=== Instructions for the task ===
Could you please reproduce all the records below exactly, leaving out the images?

=== Listed entries ===
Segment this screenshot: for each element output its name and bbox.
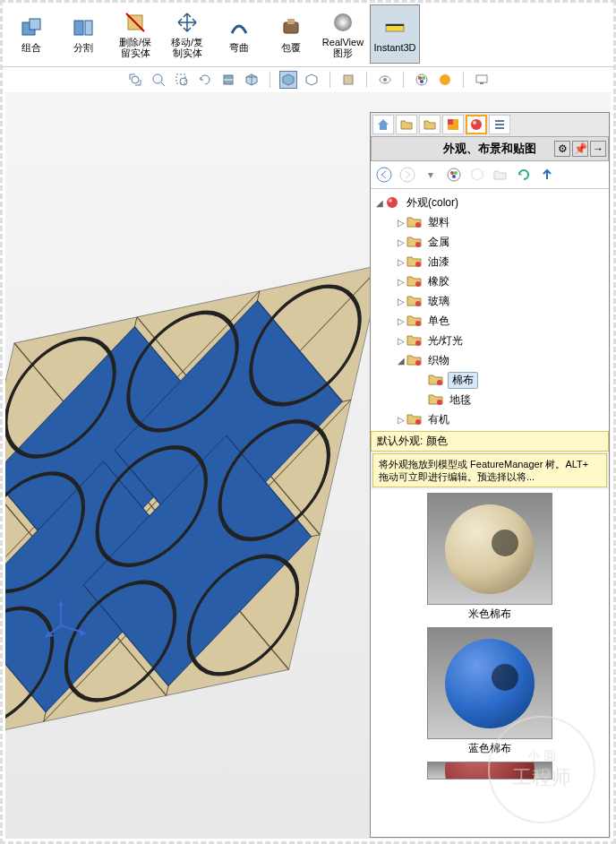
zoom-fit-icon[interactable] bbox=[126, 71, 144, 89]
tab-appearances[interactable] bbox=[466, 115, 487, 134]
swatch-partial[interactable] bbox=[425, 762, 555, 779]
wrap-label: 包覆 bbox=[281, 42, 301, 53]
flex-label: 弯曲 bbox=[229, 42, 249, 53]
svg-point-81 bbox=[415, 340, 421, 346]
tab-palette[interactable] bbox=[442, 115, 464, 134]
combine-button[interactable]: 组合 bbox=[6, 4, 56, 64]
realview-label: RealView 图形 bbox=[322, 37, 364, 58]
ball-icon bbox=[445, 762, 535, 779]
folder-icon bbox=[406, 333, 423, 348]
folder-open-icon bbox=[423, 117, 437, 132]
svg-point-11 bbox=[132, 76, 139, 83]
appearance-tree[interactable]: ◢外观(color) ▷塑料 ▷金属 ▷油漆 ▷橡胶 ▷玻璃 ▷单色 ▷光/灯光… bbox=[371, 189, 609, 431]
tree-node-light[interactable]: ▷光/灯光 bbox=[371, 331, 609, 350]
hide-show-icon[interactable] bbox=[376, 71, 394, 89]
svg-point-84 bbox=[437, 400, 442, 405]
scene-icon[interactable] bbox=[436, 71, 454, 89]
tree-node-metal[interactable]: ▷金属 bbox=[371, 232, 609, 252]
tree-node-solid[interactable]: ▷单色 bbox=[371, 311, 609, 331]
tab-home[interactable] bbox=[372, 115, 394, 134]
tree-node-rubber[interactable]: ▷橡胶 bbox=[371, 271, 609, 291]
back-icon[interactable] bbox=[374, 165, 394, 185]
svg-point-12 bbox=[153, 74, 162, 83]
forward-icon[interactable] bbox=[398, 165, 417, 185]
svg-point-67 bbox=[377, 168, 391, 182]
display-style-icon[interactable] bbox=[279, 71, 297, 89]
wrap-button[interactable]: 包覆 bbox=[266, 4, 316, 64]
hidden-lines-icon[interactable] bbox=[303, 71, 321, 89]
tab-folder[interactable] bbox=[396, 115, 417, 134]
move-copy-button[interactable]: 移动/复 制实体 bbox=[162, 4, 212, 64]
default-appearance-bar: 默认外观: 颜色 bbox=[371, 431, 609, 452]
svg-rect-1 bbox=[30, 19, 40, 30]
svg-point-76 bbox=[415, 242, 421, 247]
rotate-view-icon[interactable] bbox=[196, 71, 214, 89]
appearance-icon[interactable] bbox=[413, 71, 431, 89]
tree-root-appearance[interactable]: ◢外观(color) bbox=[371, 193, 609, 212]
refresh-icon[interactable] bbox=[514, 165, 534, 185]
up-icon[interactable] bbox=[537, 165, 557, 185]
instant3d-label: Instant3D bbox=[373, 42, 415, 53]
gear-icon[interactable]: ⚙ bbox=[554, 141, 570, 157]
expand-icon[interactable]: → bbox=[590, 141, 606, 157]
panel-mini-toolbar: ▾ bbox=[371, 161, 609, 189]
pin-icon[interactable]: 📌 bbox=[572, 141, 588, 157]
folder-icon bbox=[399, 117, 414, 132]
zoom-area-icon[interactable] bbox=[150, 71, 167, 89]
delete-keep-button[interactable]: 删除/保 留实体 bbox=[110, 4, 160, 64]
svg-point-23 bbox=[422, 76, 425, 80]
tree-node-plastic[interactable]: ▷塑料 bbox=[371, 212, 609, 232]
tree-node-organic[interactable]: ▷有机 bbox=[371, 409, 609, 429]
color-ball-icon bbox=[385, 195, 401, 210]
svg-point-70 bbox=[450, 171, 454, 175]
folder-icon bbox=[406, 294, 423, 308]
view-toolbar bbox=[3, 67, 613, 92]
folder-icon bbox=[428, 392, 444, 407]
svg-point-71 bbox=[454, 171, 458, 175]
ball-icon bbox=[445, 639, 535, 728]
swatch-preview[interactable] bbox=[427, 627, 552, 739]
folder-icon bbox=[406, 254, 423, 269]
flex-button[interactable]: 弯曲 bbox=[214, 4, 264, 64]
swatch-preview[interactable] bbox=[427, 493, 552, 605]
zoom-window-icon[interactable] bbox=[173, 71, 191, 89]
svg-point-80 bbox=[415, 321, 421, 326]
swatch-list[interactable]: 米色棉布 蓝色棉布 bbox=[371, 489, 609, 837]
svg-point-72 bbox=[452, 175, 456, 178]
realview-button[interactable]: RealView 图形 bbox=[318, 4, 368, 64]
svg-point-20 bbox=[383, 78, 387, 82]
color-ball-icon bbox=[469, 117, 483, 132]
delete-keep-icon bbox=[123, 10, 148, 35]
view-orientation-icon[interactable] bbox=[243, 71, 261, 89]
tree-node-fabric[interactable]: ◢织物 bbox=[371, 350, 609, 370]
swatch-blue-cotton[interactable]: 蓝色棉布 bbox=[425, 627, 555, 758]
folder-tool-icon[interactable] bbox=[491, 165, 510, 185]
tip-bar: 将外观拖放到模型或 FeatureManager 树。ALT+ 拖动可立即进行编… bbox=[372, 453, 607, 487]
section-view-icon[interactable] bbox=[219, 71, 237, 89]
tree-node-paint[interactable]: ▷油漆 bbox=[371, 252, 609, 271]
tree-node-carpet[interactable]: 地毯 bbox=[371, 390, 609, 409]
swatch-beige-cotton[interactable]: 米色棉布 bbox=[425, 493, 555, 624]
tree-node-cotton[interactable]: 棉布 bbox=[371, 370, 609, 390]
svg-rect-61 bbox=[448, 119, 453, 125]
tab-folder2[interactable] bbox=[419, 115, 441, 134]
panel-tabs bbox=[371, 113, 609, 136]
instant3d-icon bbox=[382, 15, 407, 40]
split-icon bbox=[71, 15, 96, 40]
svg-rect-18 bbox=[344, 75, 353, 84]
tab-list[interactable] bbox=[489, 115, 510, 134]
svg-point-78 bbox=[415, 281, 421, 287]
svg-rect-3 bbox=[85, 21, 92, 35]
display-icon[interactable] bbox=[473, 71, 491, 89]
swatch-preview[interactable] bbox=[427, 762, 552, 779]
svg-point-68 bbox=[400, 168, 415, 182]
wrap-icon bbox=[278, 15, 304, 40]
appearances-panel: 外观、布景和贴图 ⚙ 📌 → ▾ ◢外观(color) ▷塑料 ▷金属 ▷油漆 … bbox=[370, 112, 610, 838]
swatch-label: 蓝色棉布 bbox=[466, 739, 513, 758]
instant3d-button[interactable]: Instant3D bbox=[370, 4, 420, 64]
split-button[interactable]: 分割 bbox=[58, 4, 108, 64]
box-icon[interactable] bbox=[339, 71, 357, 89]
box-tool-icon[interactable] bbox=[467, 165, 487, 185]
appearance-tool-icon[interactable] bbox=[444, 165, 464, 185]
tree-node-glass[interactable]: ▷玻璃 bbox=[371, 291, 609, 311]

=== Solution ===
Segment this screenshot: for each element output its name and bbox.
zoom-fit-icon[interactable] bbox=[126, 71, 144, 89]
tab-appearances[interactable] bbox=[466, 115, 487, 134]
swatch-partial[interactable] bbox=[425, 762, 555, 779]
wrap-label: 包覆 bbox=[281, 42, 301, 53]
flex-label: 弯曲 bbox=[229, 42, 249, 53]
svg-point-81 bbox=[415, 340, 421, 346]
tab-palette[interactable] bbox=[442, 115, 464, 134]
combine-button[interactable]: 组合 bbox=[6, 4, 56, 64]
realview-label: RealView 图形 bbox=[322, 37, 364, 58]
ball-icon bbox=[445, 762, 535, 779]
folder-icon bbox=[406, 333, 423, 348]
folder-open-icon bbox=[423, 117, 437, 132]
svg-point-11 bbox=[132, 76, 139, 83]
appearance-tree[interactable]: ◢外观(color) ▷塑料 ▷金属 ▷油漆 ▷橡胶 ▷玻璃 ▷单色 ▷光/灯光… bbox=[371, 189, 609, 431]
tree-node-light[interactable]: ▷光/灯光 bbox=[371, 331, 609, 350]
hide-show-icon[interactable] bbox=[376, 71, 394, 89]
svg-point-84 bbox=[437, 400, 442, 405]
scene-icon[interactable] bbox=[436, 71, 454, 89]
tree-node-metal[interactable]: ▷金属 bbox=[371, 232, 609, 252]
tree-node-solid[interactable]: ▷单色 bbox=[371, 311, 609, 331]
tab-home[interactable] bbox=[372, 115, 394, 134]
tree-node-rubber[interactable]: ▷橡胶 bbox=[371, 271, 609, 291]
back-icon[interactable] bbox=[374, 165, 394, 185]
svg-point-12 bbox=[153, 74, 162, 83]
forward-icon[interactable] bbox=[398, 165, 417, 185]
svg-point-67 bbox=[377, 168, 391, 182]
display-style-icon[interactable] bbox=[279, 71, 297, 89]
wrap-button[interactable]: 包覆 bbox=[266, 4, 316, 64]
hidden-lines-icon[interactable] bbox=[303, 71, 321, 89]
tab-folder[interactable] bbox=[396, 115, 417, 134]
move-copy-button[interactable]: 移动/复 制实体 bbox=[162, 4, 212, 64]
default-appearance-bar: 默认外观: 颜色 bbox=[371, 431, 609, 452]
svg-rect-1 bbox=[30, 19, 40, 30]
svg-point-76 bbox=[415, 242, 421, 247]
rotate-view-icon[interactable] bbox=[196, 71, 214, 89]
appearance-icon[interactable] bbox=[413, 71, 431, 89]
tree-root-appearance[interactable]: ◢外观(color) bbox=[371, 193, 609, 212]
refresh-icon[interactable] bbox=[514, 165, 534, 185]
up-icon[interactable] bbox=[537, 165, 557, 185]
instant3d-label: Instant3D bbox=[373, 42, 415, 53]
gear-icon[interactable]: ⚙ bbox=[554, 141, 570, 157]
expand-icon[interactable]: → bbox=[590, 141, 606, 157]
panel-mini-toolbar: ▾ bbox=[371, 161, 609, 189]
pin-icon[interactable]: 📌 bbox=[572, 141, 588, 157]
folder-icon bbox=[399, 117, 414, 132]
zoom-area-icon[interactable] bbox=[150, 71, 167, 89]
delete-keep-button[interactable]: 删除/保 留实体 bbox=[110, 4, 160, 64]
svg-point-23 bbox=[422, 76, 425, 80]
tree-node-plastic[interactable]: ▷塑料 bbox=[371, 212, 609, 232]
tree-node-organic[interactable]: ▷有机 bbox=[371, 409, 609, 429]
color-ball-icon bbox=[385, 195, 401, 210]
svg-point-70 bbox=[450, 171, 454, 175]
folder-icon bbox=[406, 294, 423, 308]
view-toolbar bbox=[3, 67, 613, 92]
folder-icon bbox=[428, 392, 444, 407]
svg-point-71 bbox=[454, 171, 458, 175]
ball-icon bbox=[445, 639, 535, 728]
swatch-preview[interactable] bbox=[427, 627, 552, 739]
folder-icon bbox=[406, 254, 423, 269]
flex-button[interactable]: 弯曲 bbox=[214, 4, 264, 64]
swatch-preview[interactable] bbox=[427, 493, 552, 605]
zoom-window-icon[interactable] bbox=[173, 71, 191, 89]
svg-point-80 bbox=[415, 321, 421, 326]
swatch-list[interactable]: 米色棉布 蓝色棉布 bbox=[371, 489, 609, 837]
svg-point-72 bbox=[452, 175, 456, 178]
realview-button[interactable]: RealView 图形 bbox=[318, 4, 368, 64]
svg-point-20 bbox=[383, 78, 387, 82]
color-ball-icon bbox=[469, 117, 483, 132]
delete-keep-icon bbox=[123, 10, 148, 35]
view-orientation-icon[interactable] bbox=[243, 71, 261, 89]
tree-node-fabric[interactable]: ◢织物 bbox=[371, 350, 609, 370]
swatch-blue-cotton[interactable]: 蓝色棉布 bbox=[425, 627, 555, 758]
folder-tool-icon[interactable] bbox=[491, 165, 510, 185]
tip-bar: 将外观拖放到模型或 FeatureManager 树。ALT+ 拖动可立即进行编… bbox=[372, 453, 607, 487]
section-view-icon[interactable] bbox=[219, 71, 237, 89]
tree-node-paint[interactable]: ▷油漆 bbox=[371, 252, 609, 271]
tree-node-carpet[interactable]: 地毯 bbox=[371, 390, 609, 409]
swatch-beige-cotton[interactable]: 米色棉布 bbox=[425, 493, 555, 624]
tree-node-cotton[interactable]: 棉布 bbox=[371, 370, 609, 390]
svg-rect-61 bbox=[448, 119, 453, 125]
tab-folder2[interactable] bbox=[419, 115, 441, 134]
panel-tabs bbox=[371, 113, 609, 136]
instant3d-icon bbox=[382, 15, 407, 40]
split-icon bbox=[71, 15, 96, 40]
svg-rect-18 bbox=[344, 75, 353, 84]
tab-list[interactable] bbox=[489, 115, 510, 134]
svg-point-78 bbox=[415, 281, 421, 287]
svg-rect-3 bbox=[85, 21, 92, 35]
display-icon[interactable] bbox=[473, 71, 491, 89]
swatch-preview[interactable] bbox=[427, 762, 552, 779]
svg-point-68 bbox=[400, 168, 415, 182]
wrap-icon bbox=[278, 15, 304, 40]
appearances-panel: 外观、布景和贴图 ⚙ 📌 → ▾ ◢外观(color) ▷塑料 ▷金属 ▷油漆 … bbox=[370, 112, 610, 838]
swatch-label: 蓝色棉布 bbox=[466, 739, 513, 758]
instant3d-button[interactable]: Instant3D bbox=[370, 4, 420, 64]
split-button[interactable]: 分割 bbox=[58, 4, 108, 64]
box-icon[interactable] bbox=[339, 71, 357, 89]
box-tool-icon[interactable] bbox=[467, 165, 487, 185]
appearance-tool-icon[interactable] bbox=[444, 165, 464, 185]
tree-node-glass[interactable]: ▷玻璃 bbox=[371, 291, 609, 311]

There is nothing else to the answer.